For fiscal year 2008, our effective investment management fee rate (investment management fees divided by simple monthly average assets under management) decreased to 0.609% from 0.614% for fiscal year 2007. The decrease was primarily due to a shift in the mix of assets under management from equity products towards fixed-income products. This change mainly resulted from depreciation and net new outflows of equity products, partially offset by net new inflows of fixed-income products during fiscal year 2008. Generally, investment management fees earned on equity products are higher than fees earned on fixed-income products.
Our effective investment management fee rate was 0.614% for fiscal years 2007 and 2006. The effective investment management fee rate remained unchanged primarily due to a favorable change in the mix of assets under management, resulting from higher net new flows and greater appreciation for equity and hybrid products as compared to fixed-income products, which was offset by a decrease in performance fees resulting from the divestiture of assets under management of a former subsidiary at October 1, 2006.
Operating Revenues
The table below presents the percentage change in each revenue category and the
percentage of total operating revenues represented by each revenue category.
Percentage of Total
Percentage Change Operating Revenues
for the fiscal years ended September 30, 2008 vs. 2007 2007 vs. 2006 2008 2007 2006
Investment management fees 3 % 21 % 61 % 58 % 59 %
Underwriting and distribution fees (12 )% 30 % 33 % 37 % 35 %
Shareholder servicing fees 4 % 7 % 5 % 4 % 5 %
Consolidated sponsored investment
products income, net 40 % 1 % - - -
Other, net (33 )% 9 % 1 % 1 % 1 %
Total Operating Revenues (3 )% 23 % 100 % 100 % 100 %
|
Investment Management Fees
Investment management fees are generally calculated under contractual arrangements with our sponsored investment products as a percentage of the market value of assets under management. Annual rates vary by investment objective and type of services provided.
Investment management fees increased in fiscal year 2008 resulting from a 4% increase in simple monthly average assets under management, partially offset by a decrease in our effective investment management fee rate resulting from a shift in simple monthly average mix of assets under management from equity products towards fixed-income products, which generally carry lower investment management fees.
Investment management fees increased in fiscal year 2007 consistent with a 21% increase in simple monthly average assets under management and a constant effective investment management fee rate.

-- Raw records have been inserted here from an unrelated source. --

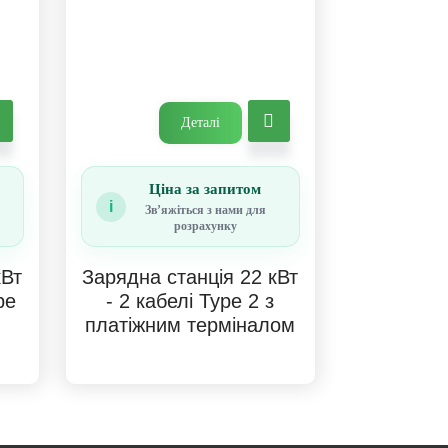
Деталі
Ціна за запитом
i
Звʼяжіться з нами для
розрахунку
кВт
Зарядна станція 22 кВт
pe
- 2 кабелі Type 2 з
платіжним терміналом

Underwriting and Distribution Fees
We earn underwriting fees from the sale of certain classes of sponsored investment products on which investors pay a sales commission at the time of purchase. Sales commissions are reduced or eliminated on some share classes and for some sale transactions depending upon the amount invested and the type of investor. Therefore, underwriting fees will change with the overall level of gross sales, the size of individual transactions, and the relative mix of sales between different share classes and types of investors.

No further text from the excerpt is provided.